▶ _Stored dataset items_:
== Segment start ==

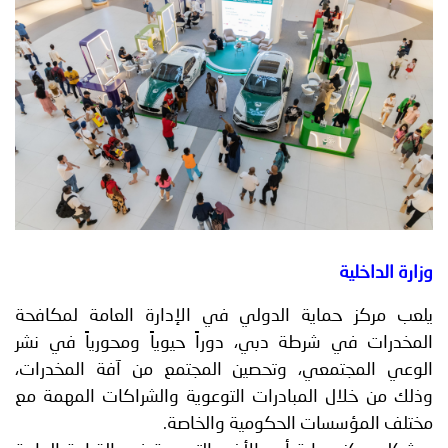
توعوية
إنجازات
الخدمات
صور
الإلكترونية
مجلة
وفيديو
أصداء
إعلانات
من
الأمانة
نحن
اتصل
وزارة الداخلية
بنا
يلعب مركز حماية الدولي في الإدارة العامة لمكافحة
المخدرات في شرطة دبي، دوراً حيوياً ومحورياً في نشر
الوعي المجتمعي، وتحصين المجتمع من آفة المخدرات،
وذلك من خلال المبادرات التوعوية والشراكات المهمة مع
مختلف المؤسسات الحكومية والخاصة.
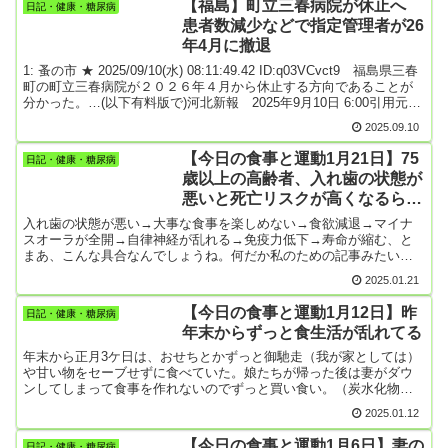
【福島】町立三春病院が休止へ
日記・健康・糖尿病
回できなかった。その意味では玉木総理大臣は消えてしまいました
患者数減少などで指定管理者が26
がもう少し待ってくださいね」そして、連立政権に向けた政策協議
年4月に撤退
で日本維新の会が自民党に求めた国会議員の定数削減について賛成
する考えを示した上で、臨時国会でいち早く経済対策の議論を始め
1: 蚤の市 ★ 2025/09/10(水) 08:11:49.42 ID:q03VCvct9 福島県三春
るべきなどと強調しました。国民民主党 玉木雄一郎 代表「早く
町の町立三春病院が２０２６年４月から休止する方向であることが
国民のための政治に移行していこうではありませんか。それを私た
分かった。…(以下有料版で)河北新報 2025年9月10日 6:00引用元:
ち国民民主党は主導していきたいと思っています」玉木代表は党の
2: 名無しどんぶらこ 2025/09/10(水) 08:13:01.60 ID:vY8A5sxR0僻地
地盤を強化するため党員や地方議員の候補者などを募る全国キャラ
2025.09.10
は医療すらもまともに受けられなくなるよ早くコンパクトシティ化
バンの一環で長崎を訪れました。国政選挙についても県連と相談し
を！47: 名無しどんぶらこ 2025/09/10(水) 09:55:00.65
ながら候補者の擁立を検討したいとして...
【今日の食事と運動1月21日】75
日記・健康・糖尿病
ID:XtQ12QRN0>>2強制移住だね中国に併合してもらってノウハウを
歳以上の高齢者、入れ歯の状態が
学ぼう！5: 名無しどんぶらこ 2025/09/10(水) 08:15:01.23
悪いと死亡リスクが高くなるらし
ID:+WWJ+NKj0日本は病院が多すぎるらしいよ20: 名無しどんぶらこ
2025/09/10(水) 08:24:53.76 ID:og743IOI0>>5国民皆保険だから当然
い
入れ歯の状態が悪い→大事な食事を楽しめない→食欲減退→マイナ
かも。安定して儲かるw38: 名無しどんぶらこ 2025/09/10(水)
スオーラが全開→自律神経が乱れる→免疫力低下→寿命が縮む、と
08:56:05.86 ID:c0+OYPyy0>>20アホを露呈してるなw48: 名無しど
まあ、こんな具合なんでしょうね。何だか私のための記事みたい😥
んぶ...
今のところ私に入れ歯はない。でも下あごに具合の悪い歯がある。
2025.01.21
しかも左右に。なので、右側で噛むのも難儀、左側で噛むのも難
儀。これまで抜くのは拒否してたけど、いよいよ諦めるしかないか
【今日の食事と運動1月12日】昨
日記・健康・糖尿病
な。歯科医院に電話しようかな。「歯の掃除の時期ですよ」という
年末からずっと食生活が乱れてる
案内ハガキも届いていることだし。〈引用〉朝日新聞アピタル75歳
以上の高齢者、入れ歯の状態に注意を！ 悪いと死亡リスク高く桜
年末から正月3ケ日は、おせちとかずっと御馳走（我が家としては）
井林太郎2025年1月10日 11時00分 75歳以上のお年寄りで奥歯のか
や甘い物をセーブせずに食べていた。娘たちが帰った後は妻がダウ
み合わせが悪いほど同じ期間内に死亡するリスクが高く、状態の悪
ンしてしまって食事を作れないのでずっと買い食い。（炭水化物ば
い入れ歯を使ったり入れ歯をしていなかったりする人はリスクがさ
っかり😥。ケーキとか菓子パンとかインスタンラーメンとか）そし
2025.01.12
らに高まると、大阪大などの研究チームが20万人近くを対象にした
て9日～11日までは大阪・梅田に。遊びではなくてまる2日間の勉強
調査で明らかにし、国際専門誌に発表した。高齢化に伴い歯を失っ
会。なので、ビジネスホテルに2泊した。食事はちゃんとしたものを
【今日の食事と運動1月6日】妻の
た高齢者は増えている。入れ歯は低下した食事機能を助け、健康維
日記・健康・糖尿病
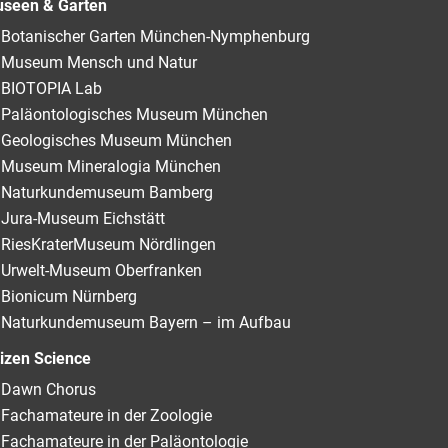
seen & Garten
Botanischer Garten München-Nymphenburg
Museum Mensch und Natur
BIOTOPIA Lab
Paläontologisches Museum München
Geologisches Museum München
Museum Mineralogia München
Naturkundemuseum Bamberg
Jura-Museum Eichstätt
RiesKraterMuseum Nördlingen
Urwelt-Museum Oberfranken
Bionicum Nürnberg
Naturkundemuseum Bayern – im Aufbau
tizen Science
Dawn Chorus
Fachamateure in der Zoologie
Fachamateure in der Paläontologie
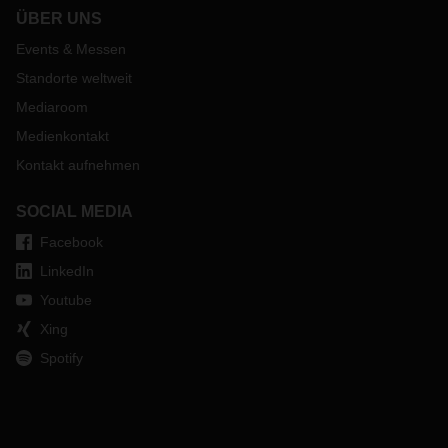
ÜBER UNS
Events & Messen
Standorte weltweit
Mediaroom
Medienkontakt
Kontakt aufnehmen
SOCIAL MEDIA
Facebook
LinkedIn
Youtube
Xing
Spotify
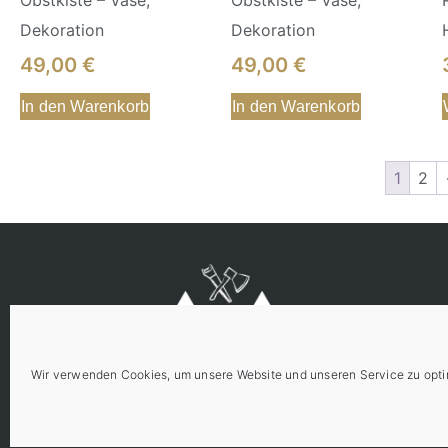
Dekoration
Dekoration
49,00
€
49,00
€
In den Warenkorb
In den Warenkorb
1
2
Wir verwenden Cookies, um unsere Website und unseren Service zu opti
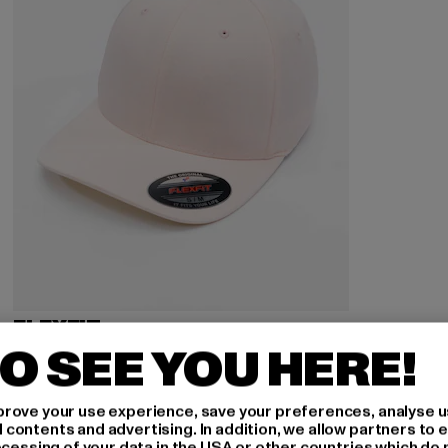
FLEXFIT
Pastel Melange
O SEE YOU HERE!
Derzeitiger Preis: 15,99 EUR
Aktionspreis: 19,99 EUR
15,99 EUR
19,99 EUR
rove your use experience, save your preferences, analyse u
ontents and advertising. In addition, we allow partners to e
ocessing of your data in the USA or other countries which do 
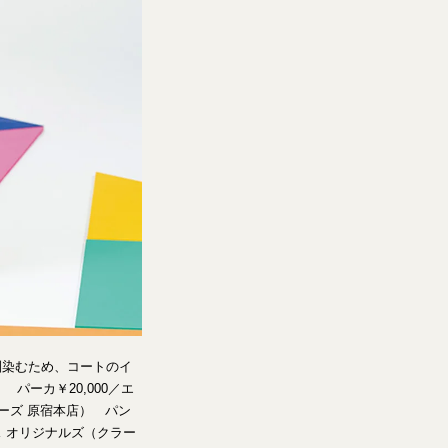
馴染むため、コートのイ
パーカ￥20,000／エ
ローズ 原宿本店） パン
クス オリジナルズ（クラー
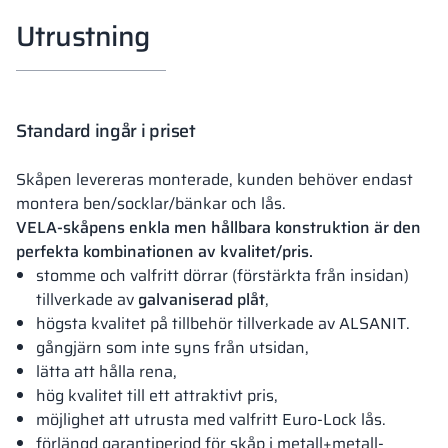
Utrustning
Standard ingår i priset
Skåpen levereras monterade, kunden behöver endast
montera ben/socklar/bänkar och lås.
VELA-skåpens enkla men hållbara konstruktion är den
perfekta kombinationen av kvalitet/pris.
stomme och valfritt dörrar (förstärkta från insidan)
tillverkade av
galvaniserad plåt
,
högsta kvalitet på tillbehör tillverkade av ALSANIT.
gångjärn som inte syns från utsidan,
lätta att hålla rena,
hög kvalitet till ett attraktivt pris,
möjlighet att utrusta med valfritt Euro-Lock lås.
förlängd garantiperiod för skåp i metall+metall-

== Segment end ==
== Segment start ==

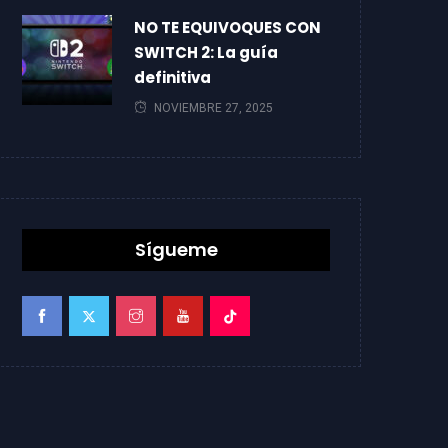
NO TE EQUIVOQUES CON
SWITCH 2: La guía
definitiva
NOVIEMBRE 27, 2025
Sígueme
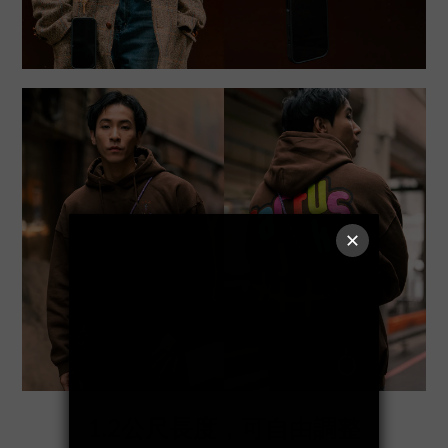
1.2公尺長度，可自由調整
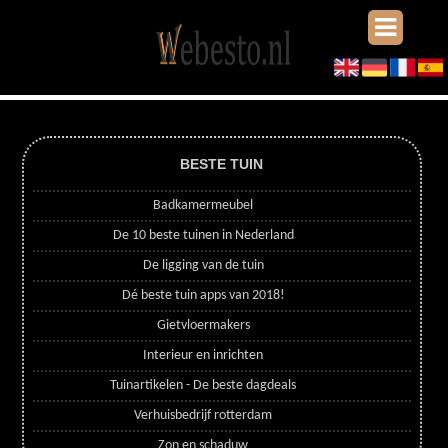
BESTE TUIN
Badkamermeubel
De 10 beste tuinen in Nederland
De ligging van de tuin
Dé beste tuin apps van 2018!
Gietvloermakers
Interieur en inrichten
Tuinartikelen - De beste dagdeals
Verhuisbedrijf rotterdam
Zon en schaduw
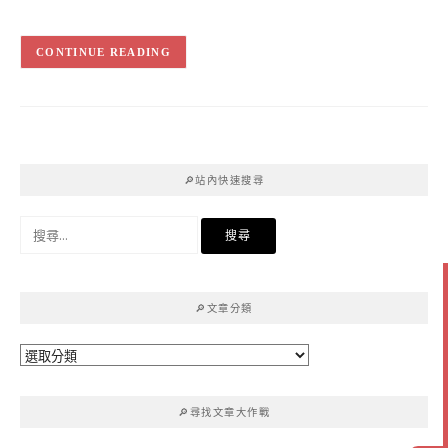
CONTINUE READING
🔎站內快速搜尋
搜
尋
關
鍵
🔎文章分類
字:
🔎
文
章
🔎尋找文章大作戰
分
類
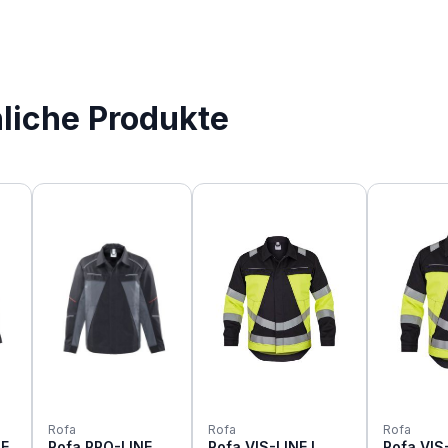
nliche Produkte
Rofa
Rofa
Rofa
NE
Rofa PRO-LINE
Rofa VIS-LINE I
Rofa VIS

== Segment end ==
== Segment start ==

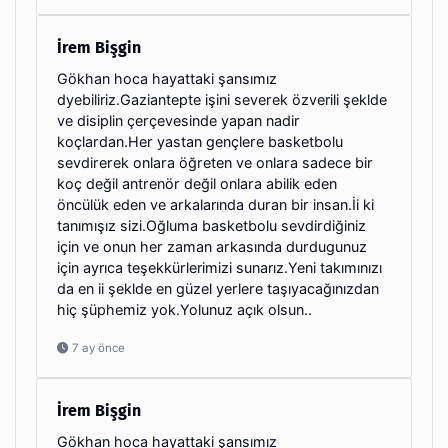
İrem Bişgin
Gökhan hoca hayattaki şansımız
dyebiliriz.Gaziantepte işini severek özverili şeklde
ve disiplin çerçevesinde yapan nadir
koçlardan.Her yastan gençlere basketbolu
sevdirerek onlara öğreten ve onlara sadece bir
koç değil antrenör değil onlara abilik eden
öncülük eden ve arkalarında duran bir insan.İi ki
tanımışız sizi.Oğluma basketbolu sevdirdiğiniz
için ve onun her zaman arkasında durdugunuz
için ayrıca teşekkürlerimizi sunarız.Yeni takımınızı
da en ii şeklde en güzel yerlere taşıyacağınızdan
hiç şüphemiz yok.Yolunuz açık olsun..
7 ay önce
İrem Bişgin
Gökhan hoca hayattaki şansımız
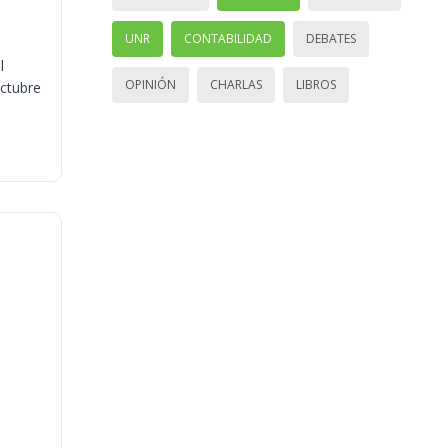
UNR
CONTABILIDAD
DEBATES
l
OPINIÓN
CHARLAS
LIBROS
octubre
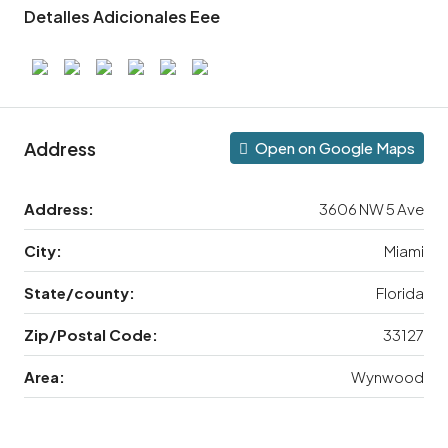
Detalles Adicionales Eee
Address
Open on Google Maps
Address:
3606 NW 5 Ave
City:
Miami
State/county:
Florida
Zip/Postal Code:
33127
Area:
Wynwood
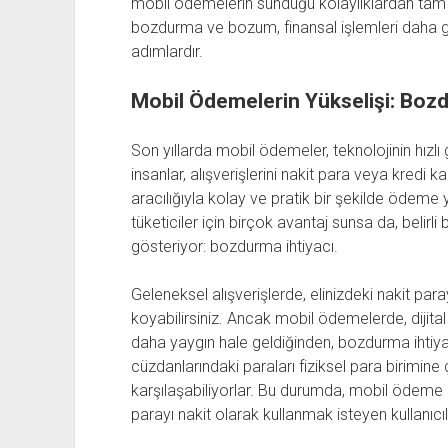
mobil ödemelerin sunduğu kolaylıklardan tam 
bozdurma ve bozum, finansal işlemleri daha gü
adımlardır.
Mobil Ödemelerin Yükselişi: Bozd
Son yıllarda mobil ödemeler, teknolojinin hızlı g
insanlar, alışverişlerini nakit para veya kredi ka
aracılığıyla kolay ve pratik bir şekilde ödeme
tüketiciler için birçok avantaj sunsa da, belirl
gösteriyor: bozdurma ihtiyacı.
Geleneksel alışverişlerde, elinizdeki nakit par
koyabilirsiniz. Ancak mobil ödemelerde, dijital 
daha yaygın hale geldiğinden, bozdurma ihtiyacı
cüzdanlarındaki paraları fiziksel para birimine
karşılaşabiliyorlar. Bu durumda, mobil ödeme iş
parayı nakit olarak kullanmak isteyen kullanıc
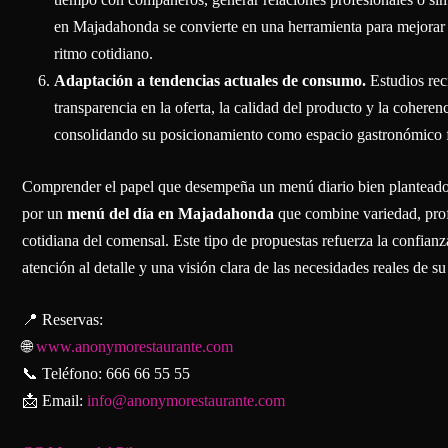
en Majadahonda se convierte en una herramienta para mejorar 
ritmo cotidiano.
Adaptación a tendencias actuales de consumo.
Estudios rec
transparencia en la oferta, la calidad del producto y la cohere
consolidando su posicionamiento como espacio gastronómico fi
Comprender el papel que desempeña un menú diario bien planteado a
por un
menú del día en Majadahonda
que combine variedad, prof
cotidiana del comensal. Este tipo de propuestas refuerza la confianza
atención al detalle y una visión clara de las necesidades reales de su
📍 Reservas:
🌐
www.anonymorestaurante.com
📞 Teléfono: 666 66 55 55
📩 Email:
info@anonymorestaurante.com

== Segment end ==

▶ _AIM OF THE TASK_:
Repeat exactly the lines above, from the line that contains "Derzeitiger Preis: 15,99 EUR" down through the line that contains "förlängd garantiperiod för". Include both of those lines and none of the pictures.

▶ _OUTPUT FOR THIS EXERCISE_:
Derzeitiger Preis: 15,99 EUR
Aktionspreis: 19,99 EUR
15,99 EUR
19,99 EUR
rove your use experience, save your preferences, analyse u
ontents and advertising. In addition, we allow partners to e
ocessing of your data in the USA or other countries which do 
馴染むため、コートのイ
パーカ￥20,000／エ
ローズ 原宿本店） パン
クス オリジナルズ（クラー
Utrustning
Standard ingår i priset
Skåpen levereras monterade, kunden behöver endast
montera ben/socklar/bänkar och lås.
VELA-skåpens enkla men hållbara konstruktion är den
perfekta kombinationen av kvalitet/pris.
stomme och valfritt dörrar (förstärkta från insidan)
tillverkade av
galvaniserad plåt
,
högsta kvalitet på tillbehör tillverkade av ALSANIT.
gångjärn som inte syns från utsidan,
lätta att hålla rena,
hög kvalitet till ett attraktivt pris,
möjlighet att utrusta med valfritt Euro-Lock lås.
förlängd garantiperiod för skåp i metall+metall-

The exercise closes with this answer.